PD09: If every pleasure were condensed and were present at the same time and in the whole of one's nature or its primary parts, then the pleasures would never differ from one another.
Pleasure can be examined in terms of intensity, location and duration. If you really look at your present experience at any time, you may find that you're happy even though you just stubbed your toe. Or that your toe feels intense pain, but your belly is pleasantly full. As to mental pleasures of the bittersweet variety, I think of them as comparable to multitasking. Current neuroscience (to my understanding) has found that multitasking is in actuality just rapid task switching. In the same way, I would posit that bittersweet is actually bitterthensweetthenbitterthensweetetcetc. The pleasant memory prompts the pain of loss, which might then be replaced by a pleasant memory and so on. Or a pleasant memory may prompt the pain of loss, and the pain of loss lingers. Or vice versa.

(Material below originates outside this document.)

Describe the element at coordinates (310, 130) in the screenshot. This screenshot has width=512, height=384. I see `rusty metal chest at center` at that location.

An experiment that I occasionally do is when I feel like I'm in a neutral state, I try to really examine how I'm feeling. I always find that I'm experiencing pleasure and/or pain: it's just that the intensity may be very low, or a pleasure somewhere is offsetting a pain elsewhere. We are constantly experiencing pleasure/pain, both as a complete organism and in our various parts. Some of these concepts need to be felt as well as reasoned out, which is part of the point of the Epicurean canonic.